Russian prime minister Vladimir Putin has announced that imports from 19 US chicken plants will be banned, after it claimed the US producers had ignored warnings from Russian inspectors who examined poultry companies in 2007. It was also reported that another 29 US plants would receive warnings.

Russia is the biggest market for US poultry. In 2007 exports of US poultry, mainly frozen chicken leg quarters, and other meat products to Russia totalled nearly $1bn (£0.54bn).

This adds pressure to an already beleaguered US sector that has seen several plant closures. Pilgrims pride was the latest us company to announce closures in an attempt to return to profitability.

The company announced that its chicken processing plant in Clinton, Arkansas, and its further processing facility in Bossier City, Louisiana, are to become idle. The company had already closed a plant in North Carolina and seven distribution centres as well as consolidated its tray-pack operations.

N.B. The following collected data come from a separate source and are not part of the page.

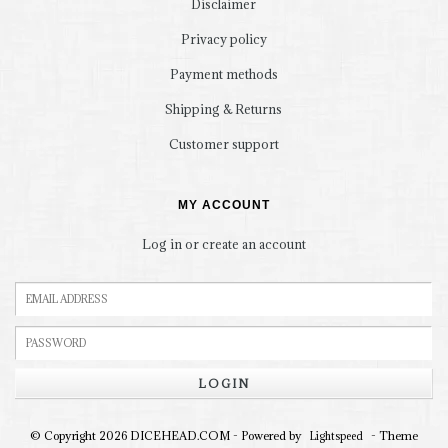
Disclaimer
Privacy policy
Payment methods
Shipping & Returns
Customer support
MY ACCOUNT
Log in or create an account
LOGIN
© Copyright 2026 DICEHEAD.COM - Powered by
- Theme
Lightspeed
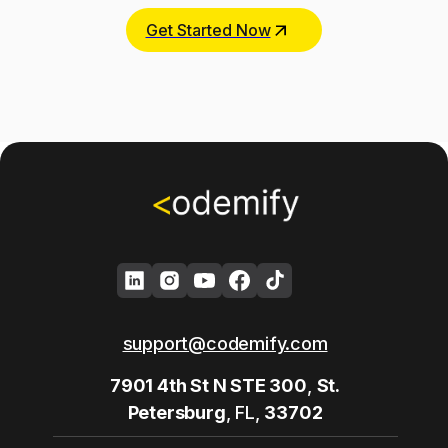
Get Started Now
support@codemify.com
7901 4th St N STE 300
,
St.
Petersburg
, FL,
33702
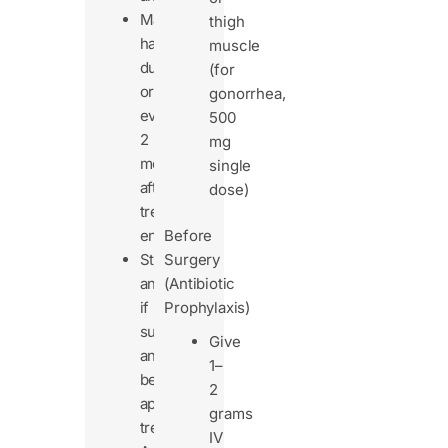
May
thigh
happen
muscle
during
(for
or
gonorrhea,
even
500
2
mg
months
single
after
dose)
treatment
ends.
Before
Stop
Surgery
antibiotics
(Antibiotic
if
Prophylaxis)
suspected
Give
and
1–
begin
2
appropriate
grams
treatment.
IV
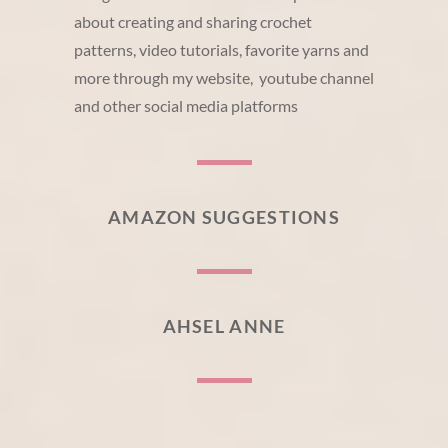
about creating and sharing crochet
patterns, video tutorials, favorite yarns and
more through my website, youtube channel
and other social media platforms
AMAZON SUGGESTIONS
AHSEL ANNE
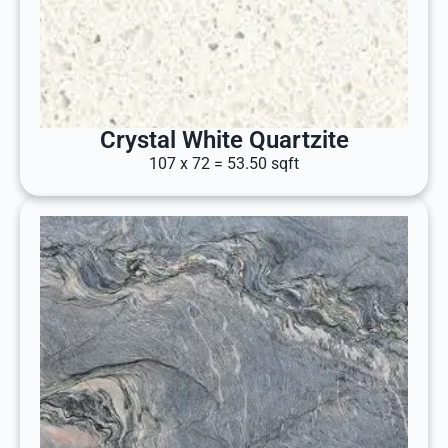
Crystal White Quartzite
107 x 72 = 53.50 sqft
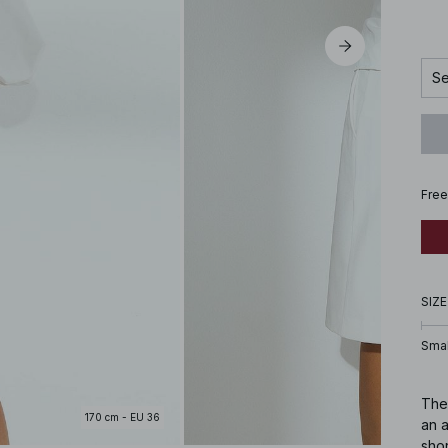
Se
Free
SIZE
Smal
Thes
170 cm - EU 36
an 
sho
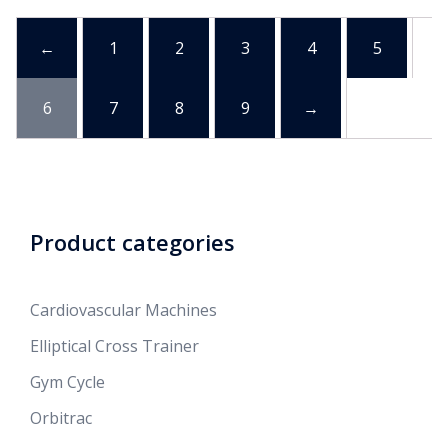
←
1
2
3
4
5
6
7
8
9
→
Product categories
Cardiovascular Machines
Elliptical Cross Trainer
Gym Cycle
Orbitrac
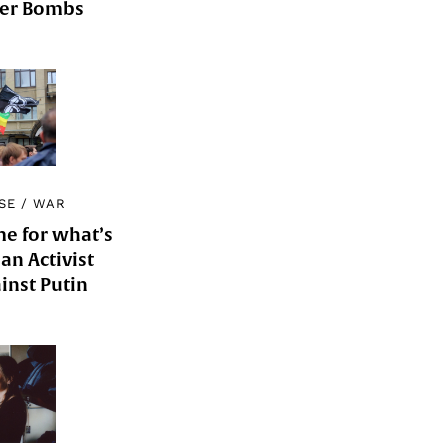
der Bombs
SE
/
WAR
me for what’s
an Activist
inst Putin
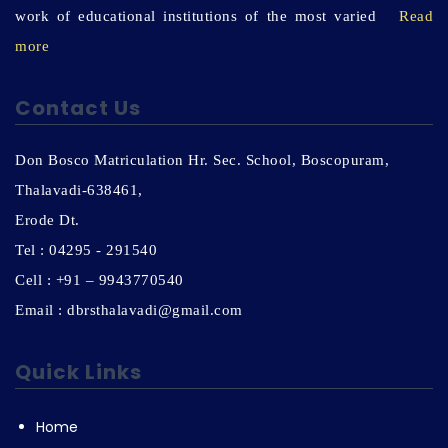
work of educational institutions of the most varied
Read
more
Contact Us
Don Bosco Matriculation Hr. Sec. School, Boscopuram,
Thalavadi-638461,
Erode Dt.
Tel : 04295 - 291540
Cell : +91 – 9943770540
Email : dbrsthalavadi@gmail.com
Quick Links
Home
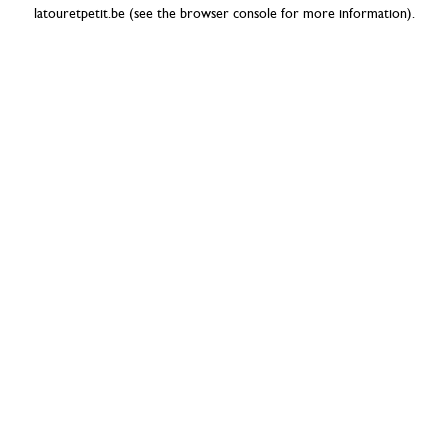
latouretpetit.be
(see the
browser console
for more information).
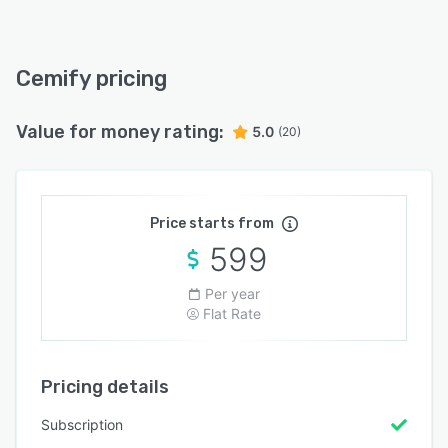
Cemify pricing
Value for money rating:
5.0
(20)
Price starts from
599
Per year
Flat Rate
Pricing details
Subscription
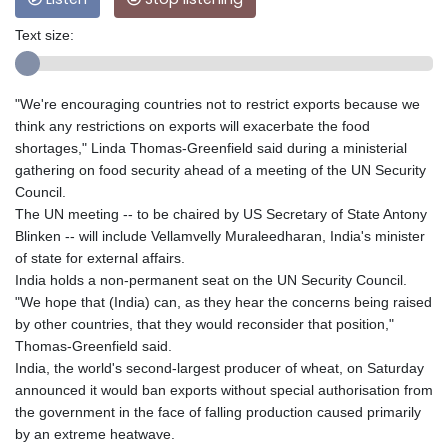
Text size:
"We're encouraging countries not to restrict exports because we
think any restrictions on exports will exacerbate the food
shortages," Linda Thomas-Greenfield said during a ministerial
gathering on food security ahead of a meeting of the UN Security
Council.
The UN meeting -- to be chaired by US Secretary of State Antony
Blinken -- will include Vellamvelly Muraleedharan, India's minister
of state for external affairs.
India holds a non-permanent seat on the UN Security Council.
"We hope that (India) can, as they hear the concerns being raised
by other countries, that they would reconsider that position,"
Thomas-Greenfield said.
India, the world's second-largest producer of wheat, on Saturday
announced it would ban exports without special authorisation from
the government in the face of falling production caused primarily
by an extreme heatwave.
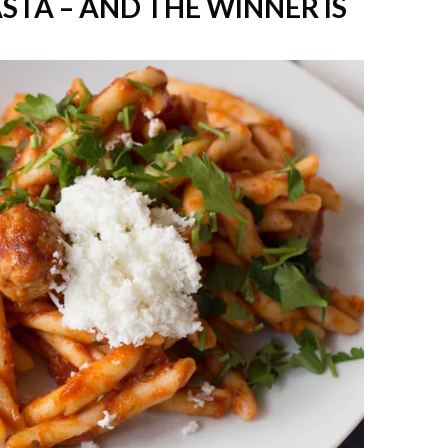
TA – AND THE WINNER IS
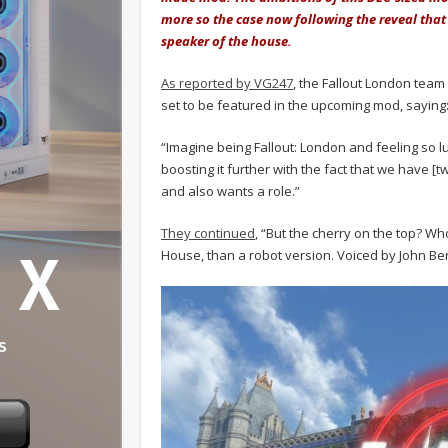
more so the case now following the reveal that 
speaker of the house.
As reported by VG247
, the Fallout London team
set to be featured in the upcoming mod, saying
“Imagine being Fallout: London and feeling so lu
boosting it further with the fact that we have
and also wants a role.”
They continued
, “But the cherry on the top? W
House, than a robot version. Voiced by John Be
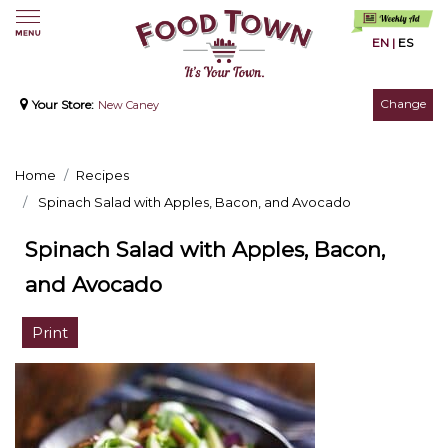
EN
|
ES
Change
Your Store:
New Caney
Home
Recipes
Spinach Salad with Apples, Bacon, and Avocado
Spinach Salad with Apples, Bacon,
and Avocado
Print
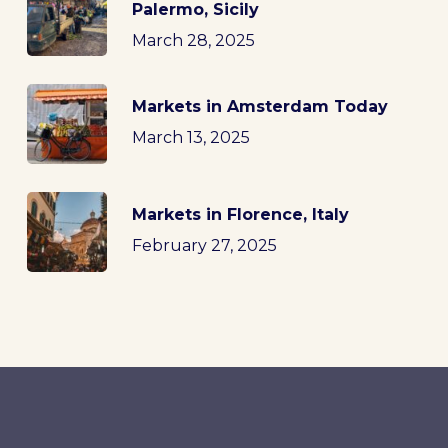
Palermo, Sicily
March 28, 2025
Markets in Amsterdam Today
March 13, 2025
Markets in Florence, Italy
February 27, 2025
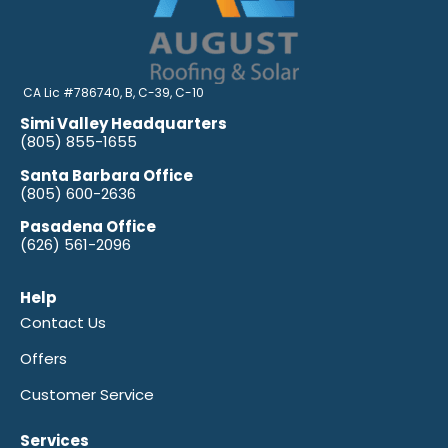
CA Lic #786740, B, C-39, C-10
Simi Valley Headquarters
(805) 855-1655
Santa Barbara Office
(805) 600-2636
Pasadena Office
(626) 561-2096
Help
Contact Us
Offers
Customer Service
Services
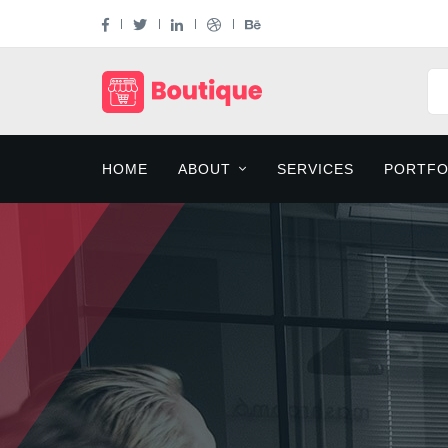
HOME
ABOUT
SERVICES
PORTFO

Pilgrims Pride attributed the action to soaring feed costs and the continued imbalance in supply and demand in the US chicken industry. This imbalance has led to prices of chicken breast being 23% lower than the five-year average for August and 40% lower than the same time four years ago.

Another factor is the diversion of corn (maize) from animal feed into ethanol. The National Chicken Council estimates that higher feed prices due largely to the ethanol programme have cost the broiler chicken industry more than $6bn (£3.13bn) since October 2006.